También dibuja Martín al conde Cagliostro, el supuesto maquinador en la sombra —aunque nadie haya encontrado una prueba que le inculpe—, y a la condesa, su mujer, con fama de poco casta. Antes de trazar la primera línea, ya sabe que no es la primera vez que les dibuja. En el pasado, y de modo fugaz, el llamado Gran Copto y esa tal Serafina, cuyos encantos ayudan al marido a ganar influencias por medio del chantage, ya formaron parte de su biografía. El tal Cagliostro es el obeso oportunista siciliano con verrugas a quien Welldone ofreciera una lección sobre auténtica oportunidad en una logia de Brandenburgo; y la tal condesa Cagliostro, la hermosa rubia de la feria de Hannover. Martín de Viloalle los había dibujado y ahora los volvía a dibujar. Él sabía de su existencia verdadera; que la «mirada penetrante que seduce, hipnotiza y esclaviza», según las gacetas, era la de alguien adiestrado en la amargura y en los desdenes del camino, un emblema de mal augurio cada huella en el húmedo y pulverizado aserrín de las posadas.
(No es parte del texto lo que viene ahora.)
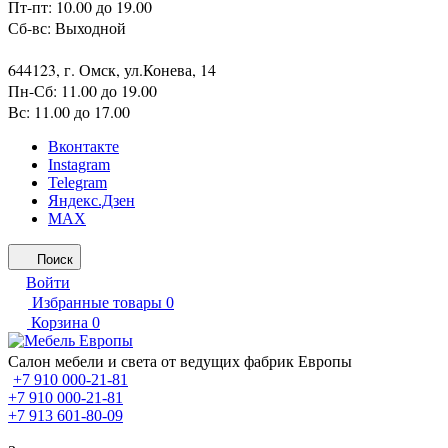
Пт-пт: 10.00 до 19.00
Сб-вс: Выходной
644123, г. Омск, ул.Конева, 14
Пн-Сб: 11.00 до 19.00
Вс: 11.00 до 17.00
Вконтакте
Instagram
Telegram
Яндекс.Дзен
MAX
Поиск
Войти
Избранные товары
0
Корзина
0
Салон мебели и света от ведущих фабрик Европы
+7 910 000-21-81
+7 910 000-21-81
+7 913 601-80-09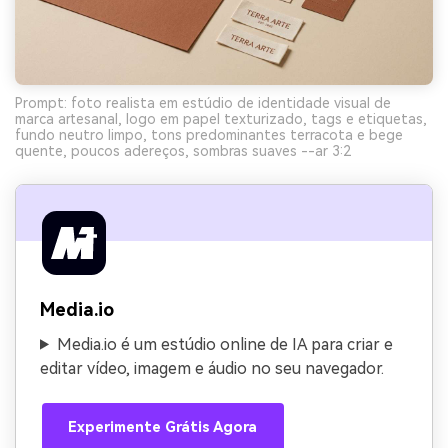
Prompt: foto realista em estúdio de identidade visual de
marca artesanal, logo em papel texturizado, tags e etiquetas,
fundo neutro limpo, tons predominantes terracota e bege
quente, poucos adereços, sombras suaves --ar 3:2
Media.io
Media.io é um estúdio online de IA para criar e
editar vídeo, imagem e áudio no seu navegador.
Experimente Grátis Agora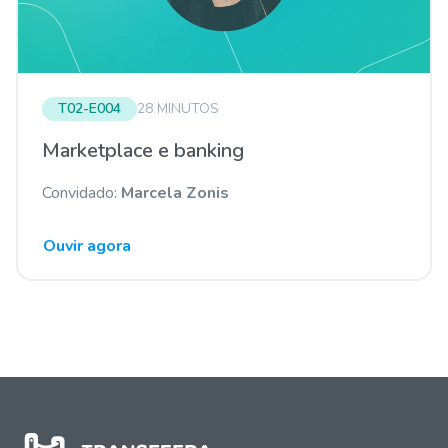
T02-E004
28 MINUTOS
Marketplace e banking
Convidado:
Marcela Zonis
Ouvir agora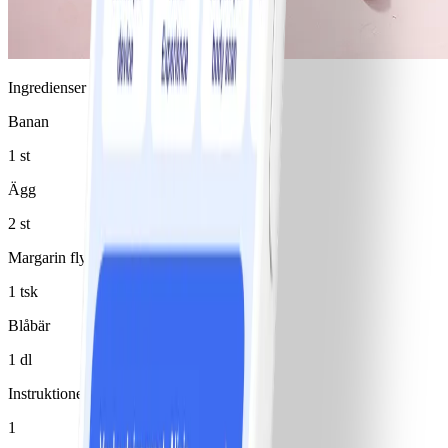
Ingredienser
Banan
1 st
Ägg
2 st
Margarin flytande 80%
1 tsk
Blåbär
1 dl
Instruktioner
1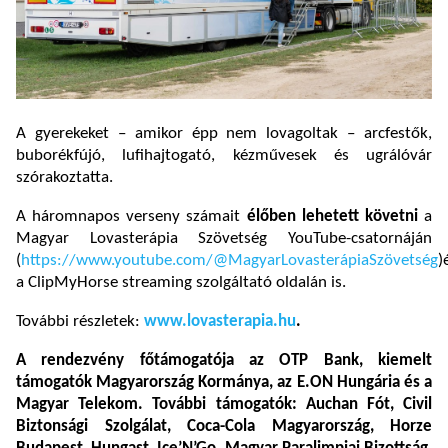
A gyerekeket – amikor épp nem lovagoltak – arcfestők,
buborékfújó, lufihajtogató, kézművesek és ugrálóvár
szórakoztatta.
A háromnapos verseny számait
élőben lehetett követni
a
Magyar Lovasterápia Szövetség YouTube-csatornáján
(
https://www.youtube.com/@MagyarLovasterápiaSzövetség
)
a ClipMyHorse streaming szolgáltató oldalán is.
További részletek:
www.lovasterapia.hu
.
A rendezvény főtámogatója az OTP Bank, kiemelt
támogatók Magyarország Kormánya, az E.ON Hungária és a
Magyar Telekom. További támogatók: Auchan Fót, Civil
Biztonsági Szolgálat, Coca-Cola Magyarország, Horze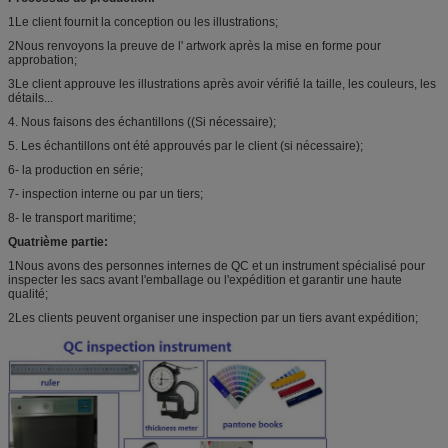
1Le client fournit la conception ou les illustrations;
2Nous renvoyons la preuve de l' artwork après la mise en forme pour
approbation;
3Le client approuve les illustrations après avoir vérifié la taille, les couleurs, les
détails...
4. Nous faisons des échantillons ((Si nécessaire);
5. Les échantillons ont été approuvés par le client (si nécessaire);
6- la production en série;
7- inspection interne ou par un tiers;
8- le transport maritime;
Quatrième partie:
1Nous avons des personnes internes de QC et un instrument spécialisé pour
inspecter les sacs avant l'emballage ou l'expédition et garantir une haute
qualité;
2Les clients peuvent organiser une inspection par un tiers avant expédition;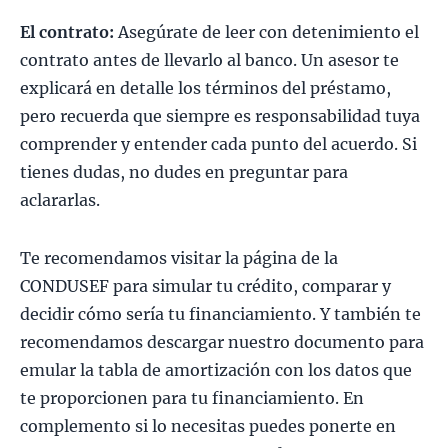
El
contrato:
Asegúrate de leer con detenimiento el
contrato antes de llevarlo al banco. Un asesor te
explicará en detalle los términos del préstamo,
pero recuerda que siempre es responsabilidad tuya
comprender y entender cada punto del acuerdo. Si
tienes dudas, no dudes en preguntar para
aclararlas.
Te recomendamos visitar la página de la
CONDUSEF para simular tu crédito, comparar y
decidir cómo sería tu financiamiento. Y también te
recomendamos descargar nuestro documento para
emular la tabla de amortización con los datos que
te proporcionen para tu financiamiento. En
complemento si lo necesitas puedes ponerte en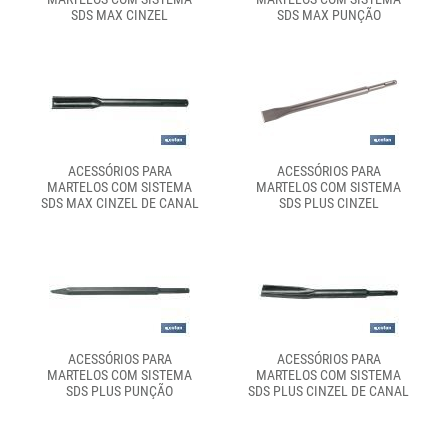
SDS MAX CINZEL
SDS MAX PUNÇÃO
ACESSÓRIOS PARA
ACESSÓRIOS PARA
MARTELOS COM SISTEMA
MARTELOS COM SISTEMA
SDS MAX CINZEL DE CANAL
SDS PLUS CINZEL
ACESSÓRIOS PARA
ACESSÓRIOS PARA
MARTELOS COM SISTEMA
MARTELOS COM SISTEMA
SDS PLUS PUNÇÃO
SDS PLUS CINZEL DE CANAL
Si el señor de Welldone llegase a conocer qué prodigiosas alturas de influencia —o de escándalo, gracia no menor— ha logrado aquel gañán siciliano que se hace llamar conde Cagliostro, quizá siguiera las agitadas sesiones del parlamento francés con mayor entusiasmo aún que la servidumbre. Como si lo tuviese delante, Martín ve a Welldone hojear la gaceta, y oye aplicar la pródiga sarta de insultos, no tanto a Cagliostro, sino a esos libelistas, magistrados y vulgo que han hecho de él una sombra hechicera, el reverso de un héroe.
Pero tales palabras jamás serán dichas.
Como otras veces, un día de abril de 1784, hace ya dos años, el secretario Dieter le prestó a Martín la Gaceta de Brunswick. Sin aviso que dispusiera su ánimo, Martín leyó una noticia que el mismo Dieter había rodeado con tinta roja:
El gran químico Pierre Joseph Macquer murió en París el mes pasado, así como el famoso viajero charlatán conde de Saint-Germain.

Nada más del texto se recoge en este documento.